In 2011, I and my friends were bowled over by a television series called “Person of Interest”. It showed how a computer genius created an AI system which used the cameras and audio receptors of almost every device in the city to be able to predict murders and crimes and pop up the social security numbers of the ones or one involved. Little did we imagine that the US government would come out with its own system to spy on its own citizen as well as millions of others. Citizenfour is a path breaking documentary which takes us on a journey with a reporter and a documentary film maker as they embark on a quest to Hong Kong to interview the whistle-blower who exposed his own government.
Edward Snowden meets with his interviewers and blows off the lid of one of the most devastating exposes of the recent time. He brings to the fore the massive effort and tools that the US government is engaging under the veil of the “Patriot’s Act” to spy on the citizen with the help of the biggest telecommunication companies. As the interviews go on, more and more bitter truths come to the fore. Snowden, gradually makes himself known as the whistle-blower and then finds himself pursued by the government who would stop at nothing to get him back to the US. He escapes to Russia. Given a year to live as a refugee, the reporter and documentary film maker meet him again one last time before the film ends.
Citizenfour has very little in terms of entertainment. What you see is a bunch of people talk about highly technical subjects, shot sitting mostly in a hotel room. Every time the camera hovers out of the room it’s just for a minute or two. If it’s not the interviews in the hotel room then it’s a public meeting or a lecture for that matter. That’s not entertainment is it? But once you are able to zero in on the sheer magnitude of the expose and the monumental risks, which at many junctures appears plain stupid and anti-national, you are bound to be engrossed in the narrative. The film move sat a leisurely pace. The story that unfolds could have been wrapped up easily in about 90 minutes but the director takes a rather long 2 hours to unfold her masterpiece.
There are takes which linger, there are scenes in which nothing happens and there are sequences where you just see stuff typed in white against a black screen. But each of these things leaves a lasting impression on you. The film unfolds in a manner which is easy for anyone and everyone to pick up. The explanations are well laid out which again makes for easy understanding and above all the film has one hell of a story to tell. At so many junctures it works like an Oscar worthy drama. I am talking about the scene where Snowden is reading about how his longtime girlfriend has been questioned and subsequently harassed by the government agencies. The camera lingers on Snowden for a long time as he is typing out messages and reading the ones that he has received. He gets up and then says something to the director which is so heart breaking that I really felt for the man.

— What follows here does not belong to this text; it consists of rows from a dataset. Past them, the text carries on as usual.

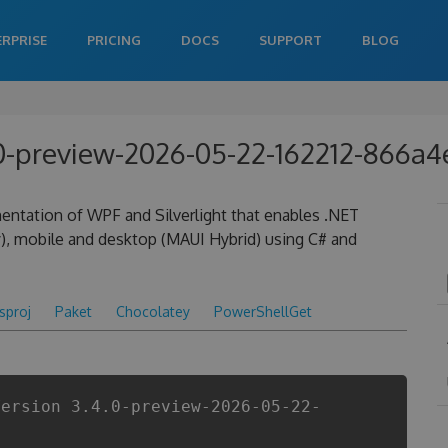
ERPRISE
PRICING
DOCS
SUPPORT
BLOG
4.0-preview-2026-05-22-162212-866a
entation of WPF and Silverlight that enables .NET
), mobile and desktop (MAUI Hybrid) using C# and
csproj
Paket
Chocolatey
PowerShellGet
Version 3.4.0-preview-2026-05-22-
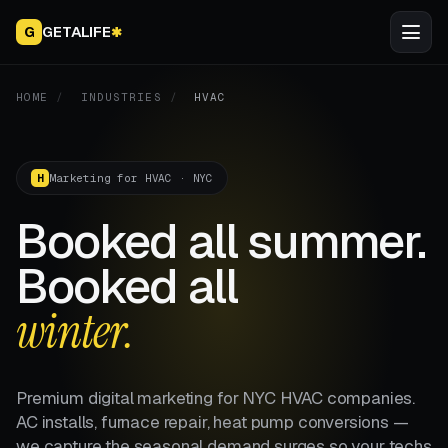
GETALIFE
G
✱
HOME
/
INDUSTRIES
/
HVAC
Marketing for HVAC · NYC
H
Booked all summer.
Booked all
winter.
Premium digital marketing for NYC HVAC companies.
AC installs, furnace repair, heat pump conversions —
we capture the seasonal demand surges so your techs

That’s the power of a superb documentary. To be able to document the truth with enough drama to keep the audiences interested is what we want. The film boasts of superb editing. Voice overs, written text and interviews gelled together organically to provide a compounded effect which is overwhelming at many junctures. The cinematography is another plus. Laura makes it a point to use interesting angles and lingers on the men just enough to let you get an exact feel of what might be going on through their heads. The background score is wonderful and complements the tense environment to the ‘t’.
Citizenfour won the academy award for best documentary in the Oscars 2015. That alone stands testimony to its greatness. There is very little left to be said about it sans the fact that it is a different film for different people just like Snowden is. While many will look at it from the perspective of their own privacy being intruded upon by the government machinery, others will look at it as one man’s effort to bring down a system to its knees for what he believes is right. Many will also look at Snowden as a traitor for exposing a seemingly full proof security blanket that the US was planning to go to sleep under. Others will view it as a document of epic importance, chronicling the events which exposed one of the biggest acts of espionage that the world has ever seen. Whatever may be your reason, Citizenfour is a must watch.